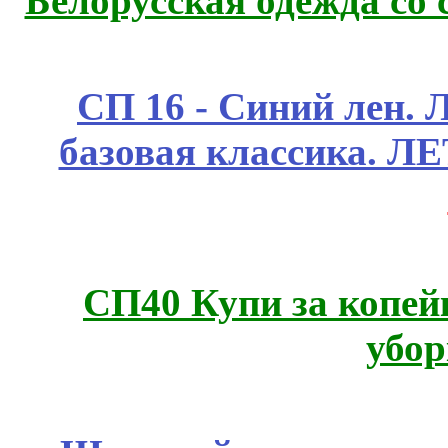
Белорусская одежда со 
СП 16 - Синий лен. 
базовая классика. 
СП40 Купи за копей
убор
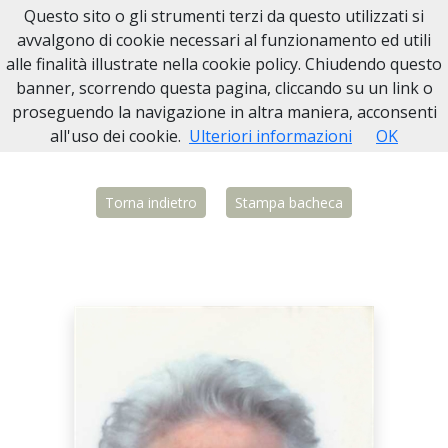
Questo sito o gli strumenti terzi da questo utilizzati si
Necrologi Biella
avvalgono di cookie necessari al funzionamento ed utili
alle finalità illustrate nella cookie policy. Chiudendo questo
Home
Italia
BI
Vigliano Biellese
Itala Gubernati
banner, scorrendo questa pagina, cliccando su un link o
proseguendo la navigazione in altra maniera, acconsenti
all'uso dei cookie.
Ulteriori informazioni
OK
Torna indietro
Stampa bacheca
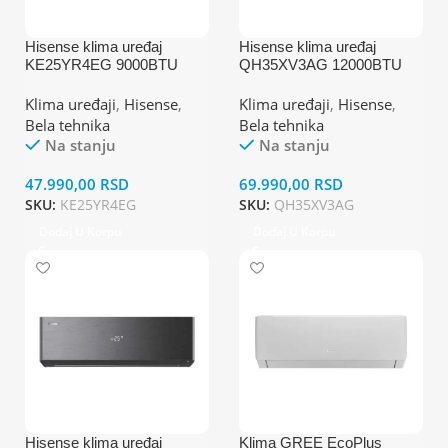
Hisense klima uređaj
Hisense klima uređaj
KE25YR4EG 9000BTU
QH35XV3AG 12000BTU
unutrašnja jedinica
unutrašnja jedinica
Klima uređaji
,
Hisense
,
Klima uređaji
,
Hisense
,
Bela tehnika
Bela tehnika
Na stanju
Na stanju
47.990,00
RSD
69.990,00
RSD
SKU:
KE25YR4EG
SKU:
QH35XV3AG
Dodaj U Korpu
Dodaj U Korpu
Hisense klima uređaj
Klima GREE EcoPlus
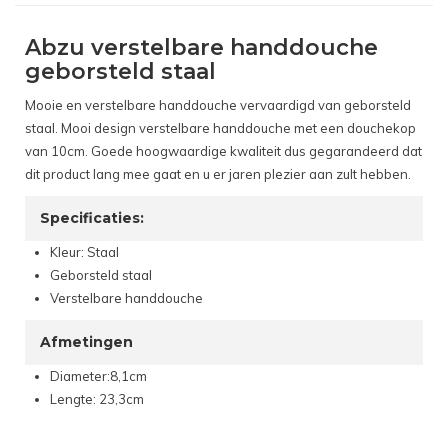
Abzu verstelbare handdouche
geborsteld staal
Mooie en verstelbare handdouche vervaardigd van geborsteld
staal. Mooi design verstelbare handdouche met een douchekop
van 10cm. Goede hoogwaardige kwaliteit dus gegarandeerd dat
dit product lang mee gaat en u er jaren plezier aan zult hebben.
Specificaties:
Kleur: Staal
Geborsteld staal
Verstelbare handdouche
Afmetingen
Diameter:8,1cm
Lengte: 23,3cm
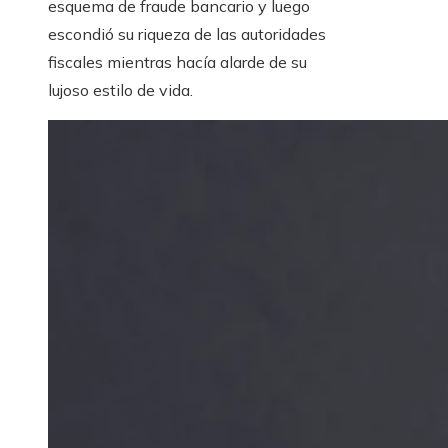
esquema de fraude bancario y luego
escondió su riqueza de las autoridades
fiscales mientras hacía alarde de su
lujoso estilo de vida.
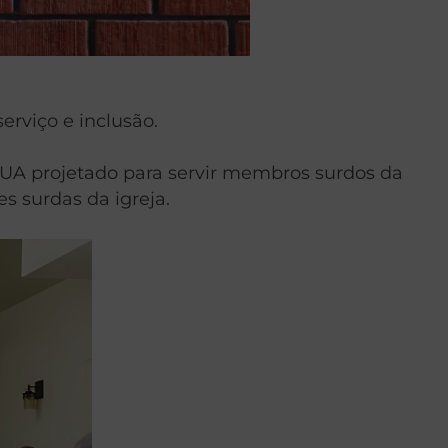
erviço e inclusão.
 EUA projetado para servir membros surdos da
s surdas da igreja.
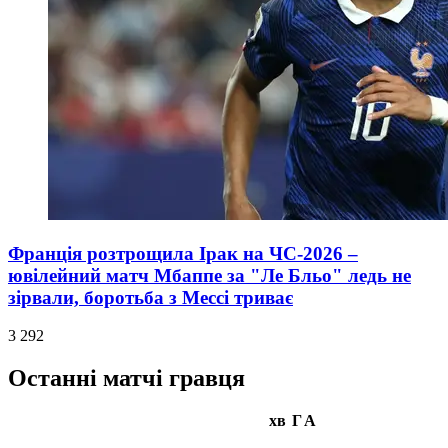
Франція розтрощила Ірак на ЧС-2026 –
ювілейний матч Мбаппе за "Ле Бльо" ледь не
зірвали, боротьба з Мессі триває
3 292
Останні матчі гравця
хв
Г
А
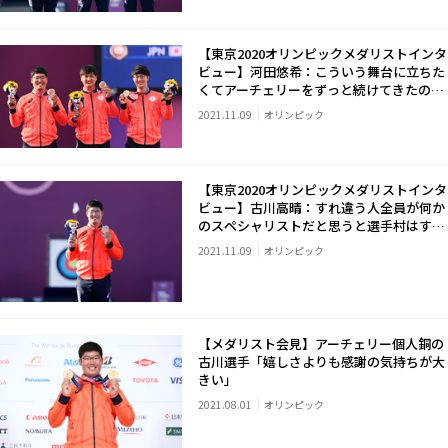
【東京2020オリンピックメダリストインタ
ビュー】河田悠希：こういう舞台に立ちた
くてアーチェリーをずっと続けてきたので
本当にうれしい
2021.11.09
オリンピック
【東京2020オリンピックメダリストインタ
ビュー】古川高晴：すれ違う人全員が何か
のスペシャリストだと思うと選手村はすご
い空間
2021.11.09
オリンピック
【メダリスト会見】アーチェリー個人銅の
古川選手「嬉しさよりも感謝の気持ちが大
きい」
2021.08.01
オリンピック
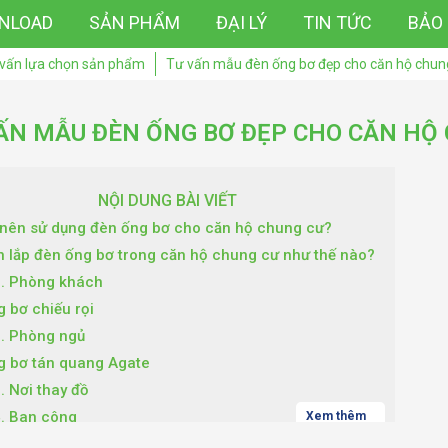
NLOAD
SẢN PHẨM
ĐẠI LÝ
TIN TỨC
BẢO
vấn lựa chọn sản phẩm
Tư vấn mẫu đèn ống bơ đẹp cho căn hộ chun
ẤN MẪU ĐÈN ỐNG BƠ ĐẸP CHO CĂN HỘ
NỘI DUNG BÀI VIẾT
 nên sử dụng đèn ống bơ cho căn hộ chung cư?
n lắp đèn ống bơ trong căn hộ chung cư như thế nào?
1. Phòng khách
g bơ chiếu rọi
2. Phòng ngủ
g bơ tán quang Agate
. Nơi thay đồ
4. Ban công
Xem thêm
u ý về cách bố trí đèn ống bơ chung cư hợp lý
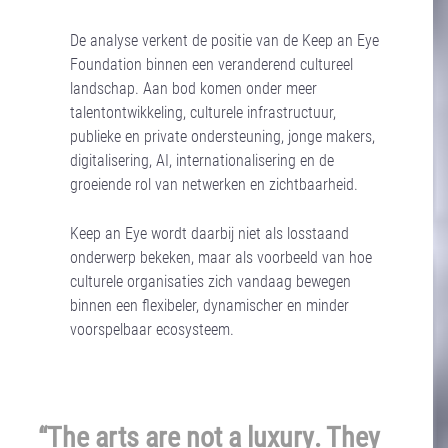
De analyse verkent de positie van de Keep an Eye
Foundation binnen een veranderend cultureel
landschap. Aan bod komen onder meer
talentontwikkeling, culturele infrastructuur,
publieke en private ondersteuning, jonge makers,
digitalisering, AI, internationalisering en de
groeiende rol van netwerken en zichtbaarheid.
Keep an Eye wordt daarbij niet als losstaand
onderwerp bekeken, maar als voorbeeld van hoe
culturele organisaties zich vandaag bewegen
binnen een flexibeler, dynamischer en minder
voorspelbaar ecosysteem.
“The arts are not a luxury. They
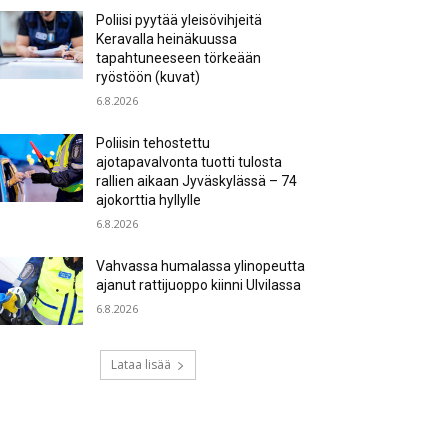
Poliisi pyytää yleisövihjeitä
Keravalla heinäkuussa
tapahtuneeseen törkeään
ryöstöön (kuvat)
6.8.2026
Poliisin tehostettu
ajotapavalvonta tuotti tulosta
rallien aikaan Jyväskylässä – 74
ajokorttia hyllylle
6.8.2026
Vahvassa humalassa ylinopeutta
ajanut rattijuoppo kiinni Ulvilassa
6.8.2026
Lataa lisää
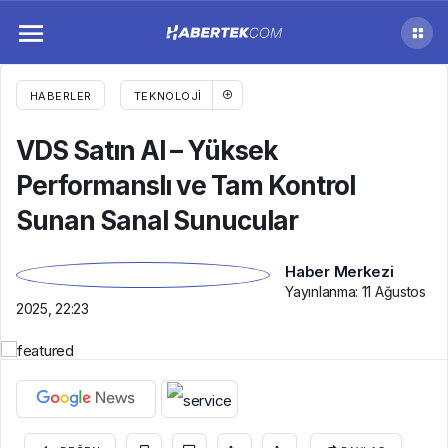
VDS Satın Al – Yüksek Performanslı ve Tam
Kontrol Sunan Sanal Sunucular
HABERLER
TEKNOLOJI
VDS Satın Al – Yüksek
Performanslı ve Tam Kontrol
Sunan Sanal Sunucular
Haber Merkezi
Yayınlanma:
11 Ağustos
2025, 22:23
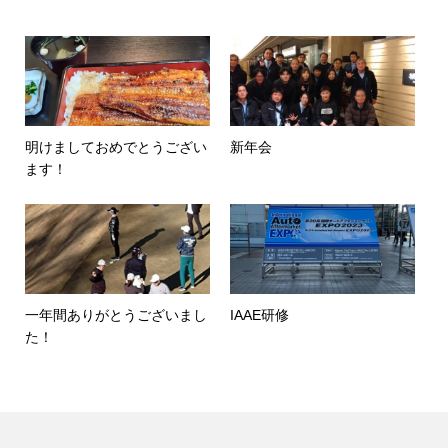
明けましておめでとうござい
新年会
ます！
一年間ありがとうございまし
IAAE研修
た！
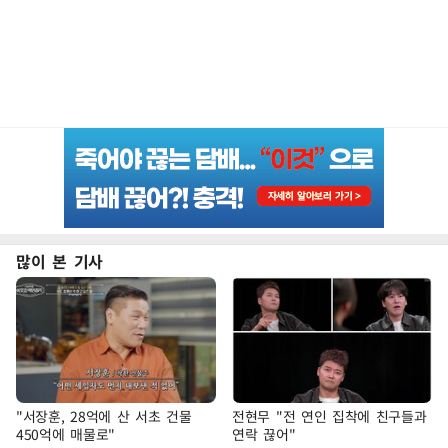
많이 본 기사
"서장훈, 28억에 산 서초 건물
전현무 "전 연인 집착에 친구들과
450억에 매물로"
연락 끊어"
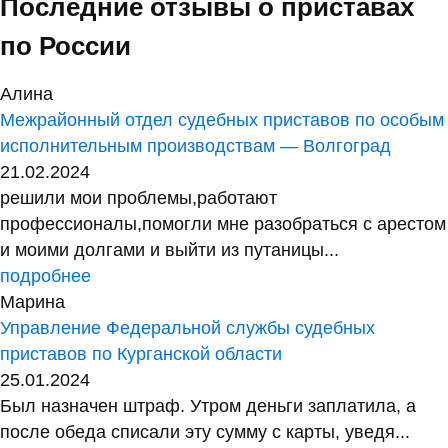
Последние отзывы о приставах
по России
Алина
Межрайонный отдел судебных приставов по особым
исполнительным производствам — Волгоград
21.02.2024
решили мои проблемы,работают
профессионалы,помогли мне разобраться с арестом
и моими долгами и выйти из путаницы...
подробнее
Марина
Управление Федеральной службы судебных
приставов по Курганской области
25.01.2024
Был назначен штраф. Утром деньги заплатила, а
после обеда списали эту сумму с карты, уведя...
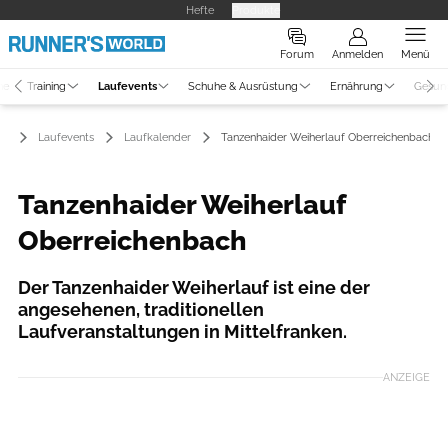
Hefte
Produkte
Forum
Anmelden
Menü
ne
Training
Laufevents
Schuhe & Ausrüstung
Ernährung
Gesun
Laufevents
Laufkalender
Tanzenhaider Weiherlauf Oberreichenbach
Tanzenhaider Weiherlauf
Oberreichenbach
Der Tanzenhaider Weiherlauf ist eine der
angesehenen, traditionellen
Laufveranstaltungen in Mittelfranken.
ANZEIGE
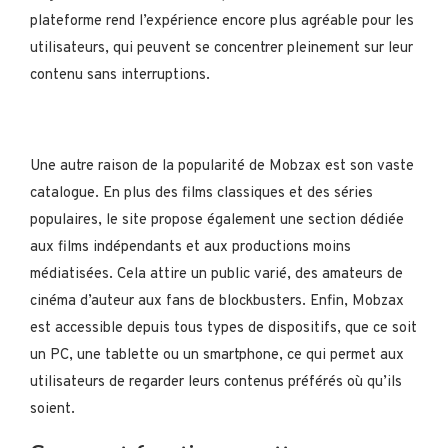
plateforme rend l’expérience encore plus agréable pour les
utilisateurs, qui peuvent se concentrer pleinement sur leur
contenu sans interruptions.
Une autre raison de la popularité de Mobzax est son vaste
catalogue. En plus des films classiques et des séries
populaires, le site propose également une section dédiée
aux films indépendants et aux productions moins
médiatisées. Cela attire un public varié, des amateurs de
cinéma d’auteur aux fans de blockbusters. Enfin, Mobzax
est accessible depuis tous types de dispositifs, que ce soit
un PC, une tablette ou un smartphone, ce qui permet aux
utilisateurs de regarder leurs contenus préférés où qu’ils
soient.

• _EXERCISE DETAILS_
Print each record exactly as it stands, leaving the images out.

• _RESPONSE BELOW_
Белорусская одежда со 
СП 16 - Синий лен. 
базовая классика. 
СП40 Купи за копей
убор
Questo sito o gli strumenti terzi da questo utilizzati si
Necrologi Biella
avvalgono di cookie necessari al funzionamento ed utili
alle finalità illustrate nella cookie policy. Chiudendo questo
Home
Italia
BI
Vigliano Biellese
Itala Gubernati
banner, scorrendo questa pagina, cliccando su un link o
proseguendo la navigazione in altra maniera, acconsenti
all'uso dei cookie.
Ulteriori informazioni
OK
Torna indietro
Stampa bacheca
Hisense klima uređaj
Hisense klima uređaj
KE25YR4EG 9000BTU
QH35XV3AG 12000BTU
unutrašnja jedinica
unutrašnja jedinica
Klima uređaji
,
Hisense
,
Klima uređaji
,
Hisense
,
Bela tehnika
Bela tehnika
Na stanju
Na stanju
47.990,00
RSD
69.990,00
RSD
SKU:
KE25YR4EG
SKU:
QH35XV3AG
Dodaj U Korpu
Dodaj U Korpu
Hisense klima uređaj
Klima GREE EcoPlus
Abzu verstelbare handdouche
geborsteld staal
Mooie en verstelbare handdouche vervaardigd van geborsteld
staal. Mooi design verstelbare handdouche met een douchekop
van 10cm. Goede hoogwaardige kwaliteit dus gegarandeerd dat
dit product lang mee gaat en u er jaren plezier aan zult hebben.
Specificaties:
Kleur: Staal
Geborsteld staal
Verstelbare handdouche
Afmetingen
Diameter:8,1cm
Lengte: 23,3cm
esquema de fraude bancario y luego
escondió su riqueza de las autoridades
fiscales mientras hacía alarde de su
lujoso estilo de vida.
erviço e inclusão.
 EUA projetado para servir membros surdos da
s surdas da igreja.
Франція розтрощила Ірак на ЧС-2026 –
ювілейний матч Мбаппе за "Ле Бльо" ледь не
зірвали, боротьба з Мессі триває
3 292
Останні матчі гравця
хв
Г
А
【東京2020オリンピックメダリストインタ
ビュー】河田悠希：こういう舞台に立ちた
くてアーチェリーをずっと続けてきたので
本当にうれしい
2021.11.09
オリンピック
【東京2020オリンピックメダリストインタ
ビュー】古川高晴：すれ違う人全員が何か
のスペシャリストだと思うと選手村はすご
い空間
2021.11.09
オリンピック
【メダリスト会見】アーチェリー個人銅の
古川選手「嬉しさよりも感謝の気持ちが大
きい」
2021.08.01
オリンピック
NLOAD
SẢN PHẨM
ĐẠI LÝ
TIN TỨC
BẢO
vấn lựa chọn sản phẩm
Tư vấn mẫu đèn ống bơ đẹp cho căn hộ chun
ẤN MẪU ĐÈN ỐNG BƠ ĐẸP CHO CĂN HỘ
NỘI DUNG BÀI VIẾT
 nên sử dụng đèn ống bơ cho căn hộ chung cư?
n lắp đèn ống bơ trong căn hộ chung cư như thế nào?
1. Phòng khách
g bơ chiếu rọi
2. Phòng ngủ
g bơ tán quang Agate
. Nơi thay đồ
4. Ban công
Xem thêm
u ý về cách bố trí đèn ống bơ chung cư hợp lý
De analyse verkent de positie van de Keep an Eye
Foundation binnen een veranderend cultureel
landschap. Aan bod komen onder meer
talentontwikkeling, culturele infrastructuur,
publieke en private ondersteuning, jonge makers,
digitalisering, AI, internationalisering en de
groeiende rol van netwerken en zichtbaarheid.
Keep an Eye wordt daarbij niet als losstaand
onderwerp bekeken, maar als voorbeeld van hoe
culturele organisaties zich vandaag bewegen
binnen een flexibeler, dynamischer en minder
voorspelbaar ecosysteem.
“The arts are not a luxury. They
Poliisi pyytää yleisövihjeitä
Keravalla heinäkuussa
tapahtuneeseen törkeään
ryöstöön (kuvat)
6.8.2026
Poliisin tehostettu
ajotapavalvonta tuotti tulosta
rallien aikaan Jyväskylässä – 74
ajokorttia hyllylle
6.8.2026
Vahvassa humalassa ylinopeutta
ajanut rattijuoppo kiinni Ulvilassa
6.8.2026
Lataa lisää
VDS Satın Al – Yüksek Performanslı ve Tam
Kontrol Sunan Sanal Sunucular
HABERLER
TEKNOLOJI
VDS Satın Al – Yüksek
Performanslı ve Tam Kontrol
Sunan Sanal Sunucular
Haber Merkezi
Yayınlanma:
11 Ağustos
2025, 22:23
明けましておめでとうござい
新年会
ます！
一年間ありがとうございまし
IAAE研修
た！
많이 본 기사
"서장훈, 28억에 산 서초 건물
전현무 "전 연인 집착에 친구들과
450억에 매물로"
연락 끊어"
Последние отзывы о приставах
по России
Алина
Межрайонный отдел судебных приставов по особым
исполнительным производствам — Волгоград
21.02.2024
решили мои проблемы,работают
профессионалы,помогли мне разобраться с арестом
и моими долгами и выйти из путаницы...
подробнее
Марина
Управление Федеральной службы судебных
приставов по Курганской области
25.01.2024
Был назначен штраф. Утром деньги заплатила, а
после обеда списали эту сумму с карты, уведя...
Hefte
Produkte
Forum
Anmelden
Menü
ne
Training
Laufevents
Schuhe & Ausrüstung
Ernährung
Gesun
Laufevents
Laufkalender
Tanzenhaider Weiherlauf Oberreichenbach
Tanzenhaider Weiherlauf
Oberreichenbach
Der Tanzenhaider Weiherlauf ist eine der
angesehenen, traditionellen
Laufveranstaltungen in Mittelfranken.
ANZEIGE
plateforme rend l’expérience encore plus agréable pour les
utilisateurs, qui peuvent se concentrer pleinement sur leur
contenu sans interruptions.
Une autre raison de la popularité de Mobzax est son vaste
catalogue. En plus des films classiques et des séries
populaires, le site propose également une section dédiée
aux films indépendants et aux productions moins
médiatisées. Cela attire un public varié, des amateurs de
cinéma d’auteur aux fans de blockbusters. Enfin, Mobzax
est accessible depuis tous types de dispositifs, que ce soit
un PC, une tablette ou un smartphone, ce qui permet aux
utilisateurs de regarder leurs contenus préférés où qu’ils
soient.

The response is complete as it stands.